10. Return on Invested Capital (ROIC)

EPS and free cash flow tell us whether a company was profitable while growing its revenue. But was it capital-efficient? A company’s ROIC explains this by showing how much operating profit it makes compared to the money it has raised (debt and equity).

Enpro historically did a mediocre job investing in profitable growth initiatives. Its four-year average ROIC was 6.5%, somewhat low compared to the best industrials companies that consistently pump out 20%+.

Enpro Trailing 12-Month Return On Invested Capital

We like to invest in businesses with high returns, but the trend in a company’s ROIC is what often surprises the market and moves the stock price. Unfortunately, Enpro’s ROIC has stayed the same over the last few years. If the company wants to become an investable business, it must improve its returns by generating more profitable growth.

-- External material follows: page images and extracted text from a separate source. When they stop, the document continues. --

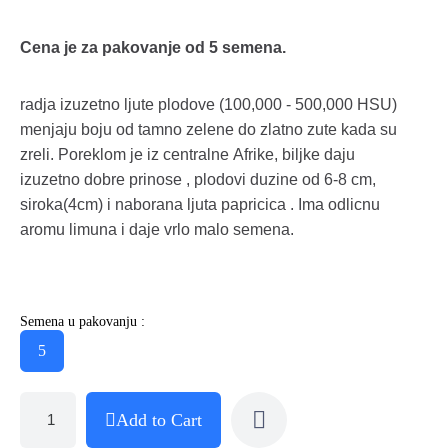
Cena je za pakovanje od 5 semena.
radja izuzetno ljute plodove (100,000 - 500,000 HSU)
menjaju boju od tamno zelene do zlatno zute kada su
zreli. Poreklom je iz centralne Afrike, biljke daju
izuzetno dobre prinose , plodovi duzine od 6-8 cm,
siroka(4cm) i naborana ljuta papricica . Ima odlicnu
aromu limuna i daje vrlo malo semena.
Semena u pakovanju :
5
Add to Cart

11. Balance Sheet Assessment

Enpro reported $114.7 million of cash and $655.3 million of debt on its balance sheet in the most recent quarter. As investors in high-quality companies, we primarily focus on two things: 1) that a company’s debt level isn’t too high and 2) that its interest payments are not excessively burdening the business.

Enpro Net Debt Position

With $277.6 million of EBITDA over the last 12 months, we view Enpro’s 1.9× net-debt-to-EBITDA ratio as safe. We also see its $15.6 million of annual interest expenses as appropriate. The company’s profits give it plenty of breathing room, allowing it to continue investing in growth initiatives.

12. Key Takeaways from Enpro’s Q4 Results

We were impressed by how significantly Enpro blew past analysts’ revenue expectations this quarter. We were also glad its full-year EBITDA guidance slightly exceeded Wall Street’s estimates. Overall, we think this was a decent quarter with some key metrics above expectations. The stock remained flat at $269.38 immediately following the results.

13. Is Now The Time To Buy Enpro?

Before making an investment decision, investors should account for Enpro’s business fundamentals and valuation in addition to what happened in the latest quarter.

Enpro isn’t a terrible business, but it isn’t one of our picks. First off, its revenue growth was weak over the last five years. And while Enpro’s astounding EPS growth over the last five years shows its profits are trickling down to shareholders, its relatively low ROIC suggests management has struggled to find compelling investment opportunities.

Enpro’s P/E ratio based on the next 12 months is 30.7x. Investors with a higher risk tolerance might like the company, but we don’t really see a big opportunity at the moment. We're pretty confident there are more exciting stocks to buy at the moment.

Wall Street analysts have a consensus one-year price target of $252.33 on the company (compared to the current share price of $269.38), implying they don’t see much short-term potential in Enpro.